Griffes 14 (par Alain Faurieux)
Madelaine avant l’aube, Sandrine Collette, éditions JC Lattès, août 2024, 252 pages, 20 €
Sandrine Collette m’étant inconnue, je projetais un contenu régionaliste, voire Canadien. Couverture Club des Lecteurs : jolie petite fille sur la joue de laquelle on a tracé quelques lignes boueuses mais élégantes, vent dans les cheveux et regard sérieux, sourcils froncés, vers un futur encore à préciser. Un côté campagnard, pull fait main, une brindille, des bleus des verts, un fond flou. La photo (car c’est une photo, ce qui rend les premières pages plus difficiles à situer) n’utilise que la moitié de l’espace. Nulle part, nul temps. Le premier chapitre (de cinq, tout très court) engage mal l’affaire : intitulé « prologue » nous voyons tout de suite qu’il se passe en fait bien après tous les événements importants qui vont nous être rapportés, il en est la conséquence. Par-dessus la trame historique (?) l’auteur ne rechigne pas à utiliser les poncifs du polar. Avec Cut directorial pour le suspense.
Nous sommes nulle part donc, bientôt de l’autre côté du plus petit fleuve d’on ne sait où, à une époque improbable. Oh, le PPF (le plus petit fleuve) s’appelle le Basilic. Enfin bref, ça commence mal. Puis ça va mieux : Collette SAIT raconter une histoire, nous propose même un superbe et inattendu changement de narrateur à mi-chemin. On doit finalement être dans un passé quelconque (fin XXVIIIème ?). Belles descriptions d’une vie au ras des sillons. Bon, les Maîtres sont méchants (ou pire) et les paysans incultes et perdants-nés. La condition est dure, les saisons impitoyables. Les dernières pages donnent à penser que Collette n’a pas vraiment su comment se débarrasser de son personnage central. Livre embarrassant. Car bien écrit. Comme on dit c’est bien fait d’un panier en jonc dont on n’a ni l’envie ni l’usage et que vient de vous offrir une voisine de retour des Saintes-Maries-de-la-Mer.

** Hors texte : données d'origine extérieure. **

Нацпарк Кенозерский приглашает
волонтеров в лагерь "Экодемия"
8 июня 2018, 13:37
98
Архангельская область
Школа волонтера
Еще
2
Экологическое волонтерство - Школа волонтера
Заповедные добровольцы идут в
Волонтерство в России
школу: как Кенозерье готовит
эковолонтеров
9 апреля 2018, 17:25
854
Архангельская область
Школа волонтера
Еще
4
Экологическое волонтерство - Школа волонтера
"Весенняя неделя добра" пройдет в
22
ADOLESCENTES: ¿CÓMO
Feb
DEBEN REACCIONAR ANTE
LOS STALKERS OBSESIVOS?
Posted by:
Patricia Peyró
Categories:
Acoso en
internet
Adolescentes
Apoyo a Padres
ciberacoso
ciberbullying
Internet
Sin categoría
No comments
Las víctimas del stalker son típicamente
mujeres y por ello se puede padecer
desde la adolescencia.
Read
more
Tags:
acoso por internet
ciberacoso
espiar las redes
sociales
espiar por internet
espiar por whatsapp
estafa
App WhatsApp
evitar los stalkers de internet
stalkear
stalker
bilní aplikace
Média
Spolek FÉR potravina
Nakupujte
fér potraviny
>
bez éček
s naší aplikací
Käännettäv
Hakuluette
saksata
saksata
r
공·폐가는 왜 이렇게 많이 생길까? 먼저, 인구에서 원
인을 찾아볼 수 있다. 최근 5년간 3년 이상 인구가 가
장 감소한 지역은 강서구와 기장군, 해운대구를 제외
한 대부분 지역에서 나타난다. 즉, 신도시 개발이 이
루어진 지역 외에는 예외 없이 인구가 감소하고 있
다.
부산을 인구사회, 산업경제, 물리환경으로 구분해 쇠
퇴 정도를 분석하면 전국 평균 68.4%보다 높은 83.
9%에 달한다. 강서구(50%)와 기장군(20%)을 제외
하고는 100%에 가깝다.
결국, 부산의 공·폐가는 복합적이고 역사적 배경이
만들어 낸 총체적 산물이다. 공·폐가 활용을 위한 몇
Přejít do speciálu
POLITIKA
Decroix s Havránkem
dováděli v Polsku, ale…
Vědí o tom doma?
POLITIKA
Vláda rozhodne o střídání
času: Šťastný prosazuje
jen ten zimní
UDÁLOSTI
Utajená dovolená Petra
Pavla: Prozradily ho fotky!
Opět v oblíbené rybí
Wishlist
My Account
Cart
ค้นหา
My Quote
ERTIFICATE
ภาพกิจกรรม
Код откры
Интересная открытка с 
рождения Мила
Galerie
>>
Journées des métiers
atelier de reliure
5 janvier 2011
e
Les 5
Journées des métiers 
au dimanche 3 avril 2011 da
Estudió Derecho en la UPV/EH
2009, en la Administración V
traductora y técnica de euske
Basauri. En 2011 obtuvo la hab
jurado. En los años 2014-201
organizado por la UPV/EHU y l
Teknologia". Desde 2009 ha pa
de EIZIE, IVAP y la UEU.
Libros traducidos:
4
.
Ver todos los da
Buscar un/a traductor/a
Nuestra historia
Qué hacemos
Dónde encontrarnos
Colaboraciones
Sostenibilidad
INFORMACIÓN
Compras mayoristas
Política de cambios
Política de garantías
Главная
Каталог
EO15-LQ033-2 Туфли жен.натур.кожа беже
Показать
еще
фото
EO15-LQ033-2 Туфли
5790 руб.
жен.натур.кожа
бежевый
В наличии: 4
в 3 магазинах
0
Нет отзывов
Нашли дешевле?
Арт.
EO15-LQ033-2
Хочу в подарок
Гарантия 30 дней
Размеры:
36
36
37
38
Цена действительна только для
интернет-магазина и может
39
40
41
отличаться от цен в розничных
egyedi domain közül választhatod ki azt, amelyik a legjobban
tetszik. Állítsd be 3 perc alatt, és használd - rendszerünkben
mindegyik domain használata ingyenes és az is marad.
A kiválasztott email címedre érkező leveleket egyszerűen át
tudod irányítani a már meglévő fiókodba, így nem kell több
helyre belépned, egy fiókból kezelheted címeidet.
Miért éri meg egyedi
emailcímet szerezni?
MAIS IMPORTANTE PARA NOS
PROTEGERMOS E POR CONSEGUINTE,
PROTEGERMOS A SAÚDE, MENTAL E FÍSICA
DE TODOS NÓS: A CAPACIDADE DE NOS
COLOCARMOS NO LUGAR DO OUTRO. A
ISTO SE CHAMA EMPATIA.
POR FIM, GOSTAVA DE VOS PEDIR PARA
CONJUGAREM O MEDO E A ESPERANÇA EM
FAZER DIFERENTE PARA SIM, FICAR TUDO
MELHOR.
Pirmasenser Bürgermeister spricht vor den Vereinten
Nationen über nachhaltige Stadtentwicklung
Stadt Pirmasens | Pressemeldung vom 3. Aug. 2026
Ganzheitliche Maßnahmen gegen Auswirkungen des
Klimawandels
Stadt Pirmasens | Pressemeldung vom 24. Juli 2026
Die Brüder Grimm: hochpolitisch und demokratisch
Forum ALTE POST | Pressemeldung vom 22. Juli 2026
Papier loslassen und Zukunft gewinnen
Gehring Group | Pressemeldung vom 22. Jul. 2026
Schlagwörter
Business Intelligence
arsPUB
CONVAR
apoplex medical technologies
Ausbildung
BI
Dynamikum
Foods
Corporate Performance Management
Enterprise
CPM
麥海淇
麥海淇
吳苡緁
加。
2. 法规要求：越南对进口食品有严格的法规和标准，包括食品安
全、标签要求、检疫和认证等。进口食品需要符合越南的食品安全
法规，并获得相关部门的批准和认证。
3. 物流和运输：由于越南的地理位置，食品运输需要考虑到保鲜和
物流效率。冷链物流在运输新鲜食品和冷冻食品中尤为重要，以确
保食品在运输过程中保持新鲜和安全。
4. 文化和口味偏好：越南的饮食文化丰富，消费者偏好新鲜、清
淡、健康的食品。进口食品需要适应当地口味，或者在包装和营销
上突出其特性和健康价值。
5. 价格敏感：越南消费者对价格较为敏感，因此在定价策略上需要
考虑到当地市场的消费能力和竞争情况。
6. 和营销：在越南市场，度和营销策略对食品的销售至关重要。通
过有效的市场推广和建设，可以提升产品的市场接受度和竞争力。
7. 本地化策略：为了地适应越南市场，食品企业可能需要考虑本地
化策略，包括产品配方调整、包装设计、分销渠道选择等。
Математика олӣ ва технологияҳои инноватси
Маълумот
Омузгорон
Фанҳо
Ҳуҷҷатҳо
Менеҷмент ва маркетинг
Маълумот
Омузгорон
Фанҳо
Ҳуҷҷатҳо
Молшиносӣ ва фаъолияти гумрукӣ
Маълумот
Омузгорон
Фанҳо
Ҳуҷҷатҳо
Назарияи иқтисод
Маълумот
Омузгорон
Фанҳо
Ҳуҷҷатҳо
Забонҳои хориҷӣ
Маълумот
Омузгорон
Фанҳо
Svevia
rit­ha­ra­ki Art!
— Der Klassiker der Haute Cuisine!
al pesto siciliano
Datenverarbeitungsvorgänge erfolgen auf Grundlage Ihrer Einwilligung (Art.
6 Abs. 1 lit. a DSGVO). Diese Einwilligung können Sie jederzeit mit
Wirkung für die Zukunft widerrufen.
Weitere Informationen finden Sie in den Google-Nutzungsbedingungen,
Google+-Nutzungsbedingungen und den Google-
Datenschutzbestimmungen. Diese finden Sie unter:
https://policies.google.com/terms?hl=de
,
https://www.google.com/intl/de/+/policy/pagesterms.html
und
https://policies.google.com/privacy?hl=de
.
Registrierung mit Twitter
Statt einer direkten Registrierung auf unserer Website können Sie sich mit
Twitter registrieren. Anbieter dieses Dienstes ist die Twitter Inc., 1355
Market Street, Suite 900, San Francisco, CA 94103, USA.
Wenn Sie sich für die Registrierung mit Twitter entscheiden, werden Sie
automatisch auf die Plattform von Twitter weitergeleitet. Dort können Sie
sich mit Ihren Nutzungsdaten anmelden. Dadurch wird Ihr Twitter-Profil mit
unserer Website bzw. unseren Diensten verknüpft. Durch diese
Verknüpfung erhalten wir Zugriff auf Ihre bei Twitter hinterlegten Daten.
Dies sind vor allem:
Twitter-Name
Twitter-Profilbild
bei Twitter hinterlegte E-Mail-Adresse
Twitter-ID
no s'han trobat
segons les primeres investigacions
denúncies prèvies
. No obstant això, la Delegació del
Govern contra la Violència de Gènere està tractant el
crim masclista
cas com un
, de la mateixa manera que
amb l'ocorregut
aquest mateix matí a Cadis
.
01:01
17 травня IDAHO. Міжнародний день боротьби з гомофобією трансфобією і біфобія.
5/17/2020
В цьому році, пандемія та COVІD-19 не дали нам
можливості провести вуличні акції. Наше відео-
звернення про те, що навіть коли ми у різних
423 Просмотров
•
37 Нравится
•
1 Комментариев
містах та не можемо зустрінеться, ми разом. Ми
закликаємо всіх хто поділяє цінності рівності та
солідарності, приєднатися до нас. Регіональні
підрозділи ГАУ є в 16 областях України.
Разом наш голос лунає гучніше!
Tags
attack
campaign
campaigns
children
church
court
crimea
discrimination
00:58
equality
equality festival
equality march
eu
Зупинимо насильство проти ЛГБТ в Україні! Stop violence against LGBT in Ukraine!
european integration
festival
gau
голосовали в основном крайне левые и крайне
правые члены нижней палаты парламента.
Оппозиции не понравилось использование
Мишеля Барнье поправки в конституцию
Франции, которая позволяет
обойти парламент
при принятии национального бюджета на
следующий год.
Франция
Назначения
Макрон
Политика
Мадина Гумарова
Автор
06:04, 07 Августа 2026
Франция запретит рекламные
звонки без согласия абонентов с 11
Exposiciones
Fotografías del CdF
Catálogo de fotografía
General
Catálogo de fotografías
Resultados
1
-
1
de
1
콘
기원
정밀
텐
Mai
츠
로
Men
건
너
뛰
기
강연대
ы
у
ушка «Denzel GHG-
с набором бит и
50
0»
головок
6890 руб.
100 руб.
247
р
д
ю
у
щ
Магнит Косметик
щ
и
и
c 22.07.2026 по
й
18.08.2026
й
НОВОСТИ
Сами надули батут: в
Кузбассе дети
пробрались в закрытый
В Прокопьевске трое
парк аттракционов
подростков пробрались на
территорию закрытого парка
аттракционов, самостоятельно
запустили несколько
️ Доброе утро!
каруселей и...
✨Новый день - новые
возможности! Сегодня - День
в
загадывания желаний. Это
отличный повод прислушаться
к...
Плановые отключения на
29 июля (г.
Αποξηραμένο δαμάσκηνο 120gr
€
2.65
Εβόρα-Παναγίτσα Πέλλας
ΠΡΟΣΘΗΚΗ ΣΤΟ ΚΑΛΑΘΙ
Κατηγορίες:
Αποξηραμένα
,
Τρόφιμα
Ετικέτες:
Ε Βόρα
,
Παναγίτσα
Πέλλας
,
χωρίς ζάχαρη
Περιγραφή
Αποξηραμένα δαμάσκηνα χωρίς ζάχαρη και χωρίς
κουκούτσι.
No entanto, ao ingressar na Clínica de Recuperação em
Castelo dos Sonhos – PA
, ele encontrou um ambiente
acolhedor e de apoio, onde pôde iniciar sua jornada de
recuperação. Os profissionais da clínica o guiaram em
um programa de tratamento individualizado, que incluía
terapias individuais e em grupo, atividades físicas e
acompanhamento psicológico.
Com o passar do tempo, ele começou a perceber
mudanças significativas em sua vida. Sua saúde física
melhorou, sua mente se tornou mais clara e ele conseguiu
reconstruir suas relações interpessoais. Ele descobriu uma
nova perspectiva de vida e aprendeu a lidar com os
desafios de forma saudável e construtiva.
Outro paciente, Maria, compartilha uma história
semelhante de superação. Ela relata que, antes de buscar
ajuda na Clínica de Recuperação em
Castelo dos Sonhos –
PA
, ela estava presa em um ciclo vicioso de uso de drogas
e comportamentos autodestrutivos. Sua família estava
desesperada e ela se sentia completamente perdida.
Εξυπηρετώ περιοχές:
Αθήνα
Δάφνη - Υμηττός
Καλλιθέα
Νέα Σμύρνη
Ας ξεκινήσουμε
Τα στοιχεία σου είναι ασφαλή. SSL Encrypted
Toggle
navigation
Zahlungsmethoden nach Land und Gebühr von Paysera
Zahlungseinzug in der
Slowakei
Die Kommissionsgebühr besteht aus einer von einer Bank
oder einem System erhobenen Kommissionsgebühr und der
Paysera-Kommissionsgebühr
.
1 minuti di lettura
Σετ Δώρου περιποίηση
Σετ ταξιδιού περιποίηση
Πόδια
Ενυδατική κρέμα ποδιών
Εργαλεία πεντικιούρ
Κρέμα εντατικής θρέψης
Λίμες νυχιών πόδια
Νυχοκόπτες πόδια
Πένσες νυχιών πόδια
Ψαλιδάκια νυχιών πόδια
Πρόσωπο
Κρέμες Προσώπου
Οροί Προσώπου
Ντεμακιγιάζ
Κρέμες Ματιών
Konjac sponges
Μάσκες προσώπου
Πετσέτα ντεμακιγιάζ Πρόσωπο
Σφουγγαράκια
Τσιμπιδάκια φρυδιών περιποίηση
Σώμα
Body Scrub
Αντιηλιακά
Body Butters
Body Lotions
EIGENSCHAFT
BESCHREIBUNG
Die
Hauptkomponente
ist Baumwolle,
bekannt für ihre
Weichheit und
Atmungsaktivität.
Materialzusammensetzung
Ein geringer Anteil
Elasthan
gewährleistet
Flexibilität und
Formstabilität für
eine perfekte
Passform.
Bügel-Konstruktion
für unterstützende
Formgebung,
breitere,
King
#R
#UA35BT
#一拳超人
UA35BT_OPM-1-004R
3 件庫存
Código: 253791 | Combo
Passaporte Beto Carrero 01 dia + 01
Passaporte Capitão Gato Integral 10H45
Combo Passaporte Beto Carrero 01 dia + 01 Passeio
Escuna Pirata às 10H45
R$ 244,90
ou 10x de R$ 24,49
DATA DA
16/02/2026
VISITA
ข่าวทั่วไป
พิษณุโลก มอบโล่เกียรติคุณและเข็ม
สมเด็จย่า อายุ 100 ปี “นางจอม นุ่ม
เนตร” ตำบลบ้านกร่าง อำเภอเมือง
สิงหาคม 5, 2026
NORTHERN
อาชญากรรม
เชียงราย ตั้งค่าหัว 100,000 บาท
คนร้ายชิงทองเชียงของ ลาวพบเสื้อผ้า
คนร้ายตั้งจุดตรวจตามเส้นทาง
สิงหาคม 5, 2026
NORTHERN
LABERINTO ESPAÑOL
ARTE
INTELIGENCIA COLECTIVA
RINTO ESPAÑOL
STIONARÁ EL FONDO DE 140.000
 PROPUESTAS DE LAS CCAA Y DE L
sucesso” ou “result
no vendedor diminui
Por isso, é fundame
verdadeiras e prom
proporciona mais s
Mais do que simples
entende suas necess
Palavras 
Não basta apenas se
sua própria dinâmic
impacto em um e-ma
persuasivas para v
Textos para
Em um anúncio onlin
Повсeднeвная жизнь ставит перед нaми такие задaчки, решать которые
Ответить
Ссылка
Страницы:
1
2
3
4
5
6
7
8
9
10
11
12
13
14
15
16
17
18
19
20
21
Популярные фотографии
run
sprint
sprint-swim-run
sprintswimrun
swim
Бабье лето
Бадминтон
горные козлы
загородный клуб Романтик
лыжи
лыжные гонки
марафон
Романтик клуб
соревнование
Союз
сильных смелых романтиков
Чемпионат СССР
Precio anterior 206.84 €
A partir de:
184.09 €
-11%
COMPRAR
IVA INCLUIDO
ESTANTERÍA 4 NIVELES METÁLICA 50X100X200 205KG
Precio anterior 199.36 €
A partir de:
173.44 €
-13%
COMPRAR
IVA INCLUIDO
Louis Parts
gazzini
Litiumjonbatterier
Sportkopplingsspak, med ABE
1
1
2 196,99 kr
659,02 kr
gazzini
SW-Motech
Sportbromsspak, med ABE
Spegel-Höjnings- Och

La désinvolture est une bien belle chose, Philippe Jaenada, Mialet-Barrault Eds, août 2024, 496 pages, 22 €
Début des années cinquante, une jeune défenestrée et des personnages typiquement atypiques. Encore un bouquin dans lequel l’auteur nous montre (se montre en train de…) qu’il écrit un livre. Je l’imagine avec ses tas de papiers, ses fiches, peut-être un tableau mural avec des flèches, ou des fils et des punaises, des photos…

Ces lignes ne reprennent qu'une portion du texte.